Unstable Chromosomes Increase Risk of Non-Small Cell Lung Cancer Relapse
Tracking unstable chromosomes allows scientists to peer into the evolution of NSCLC.
Unstable chromosomes drive genetic diversity in lung tumors and increase the risk of cancer relapse, according to a study published in the New England Journal of Medicine. These findings provide new insight into relapse prevention for lung cancer.
The results are from the Cancer Research UK-funded TRACERx lung cancer study, which is the first to look at the evolution of cancer in both detail and real time.
For the study, investigators followed patients from diagnosis to either disease relapse or cure after surgery, whichever came first. They then tracked and analyzed how the cancer developed.
“The TRACERx study is Cancer Research UK’s single biggest investment in lung cancer, and for the first time we’ve revealed new insights into how tumors evolve and evade treatment, a leading cause of cancer death,” said lead researcher Charles Swanton, of the Francis Crick Institute in London. “We believe that this invaluable data generated during TRACERx will be seized upon by research teams across the world, helping us to answer more questions about lung cancer biology. We’ve only scraped the surface in terms of what is possible by looking at tumor evolution in such detail.”
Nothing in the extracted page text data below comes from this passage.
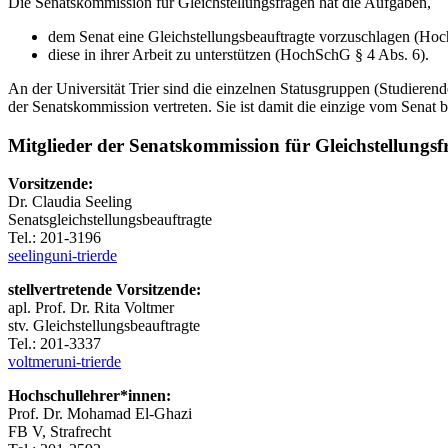
Die Senatskommission für Gleichstellungsfragen hat die Aufgaben,
dem Senat eine Gleichstellungsbeauftragte vorzuschlagen (Ho
diese in ihrer Arbeit zu unterstützen (HochSchG § 4 Abs. 6).
An der Universität Trier sind die einzelnen Statusgruppen (Studierend
der Senatskommission vertreten. Sie ist damit die einzige vom Senat b
Mitglieder der Senatskommission für Gleichstellungsf
Vorsitzende:
Dr. Claudia Seeling
Senatsgleichstellungsbeauftragte
Tel.: 201-3196
seeling
uni-trier
de
stellvertretende Vorsitzende:
apl. Prof. Dr. Rita Voltmer
stv. Gleichstellungsbeauftragte
Tel.: 201-3337
voltmer
uni-trier
de
Hochschullehrer*innen:
Prof. Dr. Mohamad El-Ghazi
FB V, Strafrecht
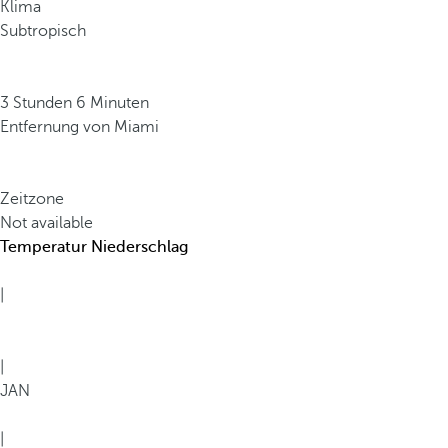
Klima
A
Subtropisch
r
t
e
3 Stunden 6 Minuten
n
Entfernung von Miami
v
i
e
Zeitzone
l
Not available
f
Temperatur
Niederschlag
a
l
|
t
.
M
|
i
JAN
t
ü
|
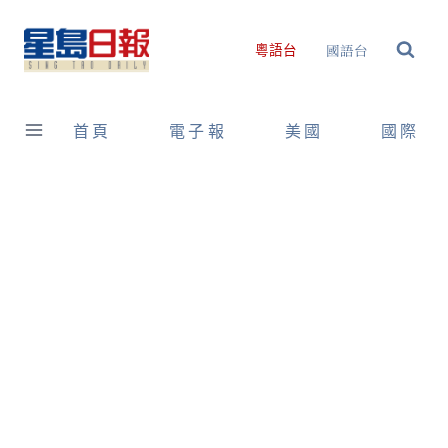
Skip
to
國語台
粵語台
content
首頁
電子報
美國
國際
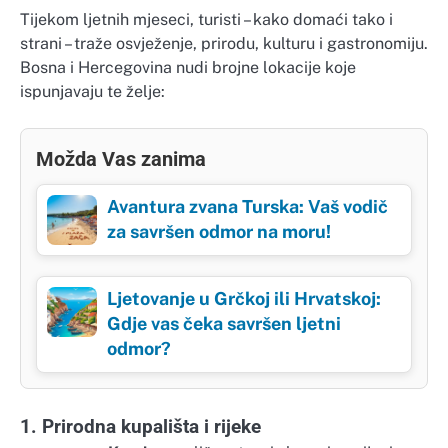
Tijekom ljetnih mjeseci, turisti – kako domaći tako i
strani – traže osvježenje, prirodu, kulturu i gastronomiju.
Bosna i Hercegovina nudi brojne lokacije koje
ispunjavaju te želje:
Možda Vas zanima
Avantura zvana Turska: Vaš vodič
za savršen odmor na moru!
Ljetovanje u Grčkoj ili Hrvatskoj:
Gdje vas čeka savršen ljetni
odmor?
1. Prirodna kupališta i rijeke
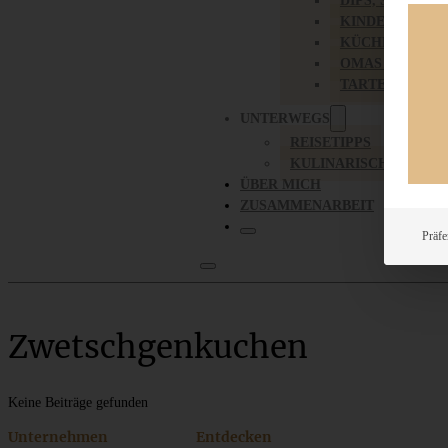
DIPS, SAUCEN,
KINDER-LIEBL
KÜCHENGESC
OMAS REZEPT
TARTES UND PI
UNTERWEGS
REISETIPPS
KULINARISCH UNTER
ÜBER MICH
ZUSAMMENARBEIT
Präfe
Zwetschgenkuchen
Keine Beiträge gefunden
Unternehmen
Entdecken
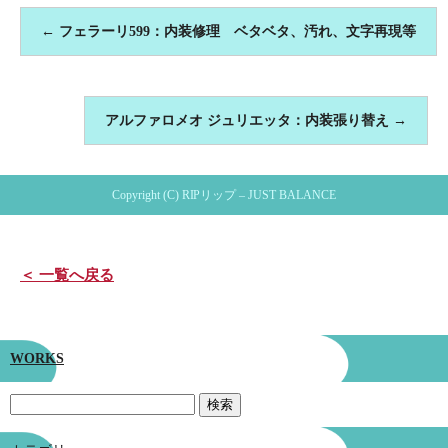
←
フェラーリ599：内装修理 ベタベタ、汚れ、文字再現等
アルファロメオ ジュリエッタ：内装張り替え
→
Copyright (C) RIPリップ – JUST BALANCE
＜ 一覧へ戻る
WORKS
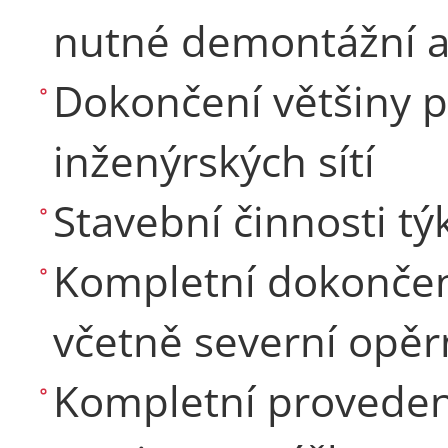
nutné demontážní a
Dokončení většiny p
inženýrských sítí
Stavební činnosti týk
Kompletní dokončení
včetně severní opěr
Kompletní provedení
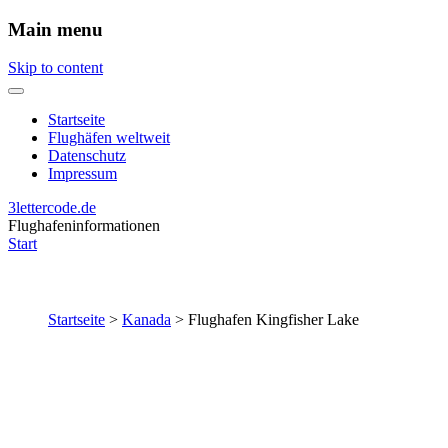
Main menu
Skip to content
Startseite
Flughäfen weltweit
Datenschutz
Impressum
3lettercode.de
Flughafeninformationen
Start
Startseite
>
Kanada
>
Flughafen Kingfisher Lake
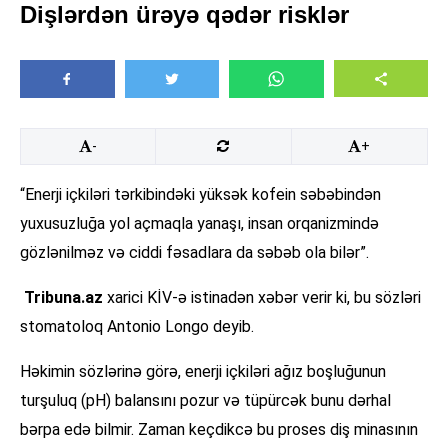
Dişlərdən ürəyə qədər risklər
-
+
“Enerji içkiləri tərkibindəki yüksək kofein səbəbindən
yuxusuzluğa yol açmaqla yanaşı, insan orqanizmində
gözlənilməz və ciddi fəsadlara da səbəb ola bilər”.
Tribuna.az
xarici KİV-ə istinadən xəbər verir ki, bu sözləri
stomatoloq Antonio Longo deyib.
Həkimin sözlərinə görə, enerji içkiləri ağız boşluğunun
turşuluq (pH) balansını pozur və tüpürcək bunu dərhal
bərpa edə bilmir. Zaman keçdikcə bu proses diş minasının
In one study, the investigators analyzed tumors from 100 patients with non-small cell lung cancer (NSCLC). The findings showed that unstable chromosomes drive genetic diversity in these tumors.
Furthermore, patients who had a higher number of unstable chromosomes within their tumors were more than 4 times more likely to relapse or die from the cancer within 2 years. According to the authors, this is because genetically diverse tumors are more likely to evolve, metastasize, and develop resistance to treatment.
“Determining the relationship between diversity within tumors and patient survival is one of the primary goals of TRACERx, so to find evidence for this so early on in the study is really encouraging,” said lead author Dr Mariam Jamal-Hanjani. “We’ve also identified what causes lung cancer to advance, providing us with insight into the biological processes that shape the evolution of the disease.”
Based on these findings, the investigators conducted a second study that was published in Nature to examine whether they could clinically track the genetic diversity.
The investigators obtained blood samples from 96 of 100 patients, and found that the patchwork of the genetic faults in NSCLC could be monitored using circulating tumor DNA.
Next, they analyzed the blood of 24 patients with NSCLC after they had undergone surgery. The investigators were able to accurately identify more than 90% of patients who would relapse up to a year before clinical imaging could confirm the disease was back.
Because physicians are unable to monitor the benefit of chemotherapy after surgery, the investigators sought to compare circulating tumor DNA levels immediately before and after chemotherapy post-surgery.
Following chemotherapy, the levels of tumor DNA were not reduced, and as a result, the disease returned. This suggests that at least part of the tumor had built up resistance to treatment.
“In the future, patients could be offered personalized treatments that target parts of the cancer responsible for relapse following surgery,” said lead author Dr Christopher Abbosh. “Using circulating tumor DNA, we can identify patients to treat even if they have no clinical signs of disease, and also monitor how well therapies are working. This represents new hope for combating lung cancer relapse following surgery, which occurs in up to half of all patients.”
In the UK, lung cancer accounts for more than 1 in 5 of all cancer deaths. In the last 40 years, survival only improved fractionally.
“Understanding these highly complex processes is enormously challenging and the contribution made by both of these studies is an important step in the right direction,” said Professor Karen Vousden, chief scientist at Cancer Research UK. “These findings could also help us to identify how lung cancers respond to therapy, building a bigger picture of the disease and potentially pointing the way to developing new treatments and, crucially, saving more lives.”